#### [Data provided]
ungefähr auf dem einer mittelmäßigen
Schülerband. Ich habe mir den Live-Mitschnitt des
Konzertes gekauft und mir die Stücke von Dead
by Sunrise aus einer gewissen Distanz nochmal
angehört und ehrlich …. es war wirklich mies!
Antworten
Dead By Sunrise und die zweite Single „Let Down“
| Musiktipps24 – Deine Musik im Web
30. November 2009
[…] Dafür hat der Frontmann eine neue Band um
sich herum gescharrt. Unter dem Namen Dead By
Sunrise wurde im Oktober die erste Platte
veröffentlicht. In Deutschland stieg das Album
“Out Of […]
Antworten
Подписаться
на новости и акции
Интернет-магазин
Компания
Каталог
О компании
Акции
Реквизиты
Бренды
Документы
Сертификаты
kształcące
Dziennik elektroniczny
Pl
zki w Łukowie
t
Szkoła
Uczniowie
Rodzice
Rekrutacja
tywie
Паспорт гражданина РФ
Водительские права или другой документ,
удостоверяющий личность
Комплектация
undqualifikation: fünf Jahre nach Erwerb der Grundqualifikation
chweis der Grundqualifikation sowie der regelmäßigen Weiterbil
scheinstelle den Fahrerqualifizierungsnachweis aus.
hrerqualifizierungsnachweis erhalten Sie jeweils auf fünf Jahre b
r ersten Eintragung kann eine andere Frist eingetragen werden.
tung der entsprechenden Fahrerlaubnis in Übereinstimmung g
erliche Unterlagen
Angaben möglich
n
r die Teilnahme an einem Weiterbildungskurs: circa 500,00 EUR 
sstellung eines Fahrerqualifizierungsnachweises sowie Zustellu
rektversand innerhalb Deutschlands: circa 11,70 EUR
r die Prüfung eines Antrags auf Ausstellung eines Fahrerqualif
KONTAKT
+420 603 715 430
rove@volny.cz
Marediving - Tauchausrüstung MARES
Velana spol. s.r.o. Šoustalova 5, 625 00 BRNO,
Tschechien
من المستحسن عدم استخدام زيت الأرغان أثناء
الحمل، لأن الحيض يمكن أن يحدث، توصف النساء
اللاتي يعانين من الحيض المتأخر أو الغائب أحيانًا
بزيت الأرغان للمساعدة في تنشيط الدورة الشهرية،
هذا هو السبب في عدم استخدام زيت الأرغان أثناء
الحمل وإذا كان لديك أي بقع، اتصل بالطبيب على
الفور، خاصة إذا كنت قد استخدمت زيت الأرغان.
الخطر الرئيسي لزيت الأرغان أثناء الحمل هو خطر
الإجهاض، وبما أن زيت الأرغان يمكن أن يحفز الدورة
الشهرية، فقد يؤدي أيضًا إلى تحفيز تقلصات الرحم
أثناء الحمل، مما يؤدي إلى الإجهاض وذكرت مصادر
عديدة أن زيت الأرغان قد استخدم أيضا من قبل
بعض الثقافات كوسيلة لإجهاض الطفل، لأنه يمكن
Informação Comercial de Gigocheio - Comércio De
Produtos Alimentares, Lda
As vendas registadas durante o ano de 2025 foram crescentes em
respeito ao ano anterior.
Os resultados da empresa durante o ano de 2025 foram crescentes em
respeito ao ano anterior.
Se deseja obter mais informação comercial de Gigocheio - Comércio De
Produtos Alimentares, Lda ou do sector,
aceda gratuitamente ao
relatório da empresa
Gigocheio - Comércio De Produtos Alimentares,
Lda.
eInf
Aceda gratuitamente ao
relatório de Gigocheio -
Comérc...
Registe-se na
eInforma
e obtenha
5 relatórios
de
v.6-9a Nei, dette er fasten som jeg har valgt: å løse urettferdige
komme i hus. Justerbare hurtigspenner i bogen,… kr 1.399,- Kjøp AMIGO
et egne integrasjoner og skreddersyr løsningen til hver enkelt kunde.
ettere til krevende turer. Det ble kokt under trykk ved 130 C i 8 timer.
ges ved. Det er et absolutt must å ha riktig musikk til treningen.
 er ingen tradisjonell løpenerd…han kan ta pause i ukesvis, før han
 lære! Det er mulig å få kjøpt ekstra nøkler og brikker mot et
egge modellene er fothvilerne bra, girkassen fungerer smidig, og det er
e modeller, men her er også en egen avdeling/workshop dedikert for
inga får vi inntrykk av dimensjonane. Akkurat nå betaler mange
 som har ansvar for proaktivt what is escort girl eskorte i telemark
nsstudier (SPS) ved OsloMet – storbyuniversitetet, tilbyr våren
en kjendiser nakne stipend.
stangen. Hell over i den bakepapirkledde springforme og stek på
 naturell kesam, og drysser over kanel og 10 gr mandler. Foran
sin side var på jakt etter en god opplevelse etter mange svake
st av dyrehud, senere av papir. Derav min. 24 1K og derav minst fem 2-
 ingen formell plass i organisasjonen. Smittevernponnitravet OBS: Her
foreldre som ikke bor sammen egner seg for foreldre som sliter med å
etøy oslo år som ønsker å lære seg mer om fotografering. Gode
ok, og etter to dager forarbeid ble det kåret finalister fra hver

#### [What this task involves]
For the string "الشهرية", go through the entries above and copy each line where it occurs.

#### [Task solution]
بزيت الأرغان للمساعدة في تنشيط الدورة الشهرية،
الشهرية، فقد يؤدي أيضًا إلى تحفيز تقلصات الرحم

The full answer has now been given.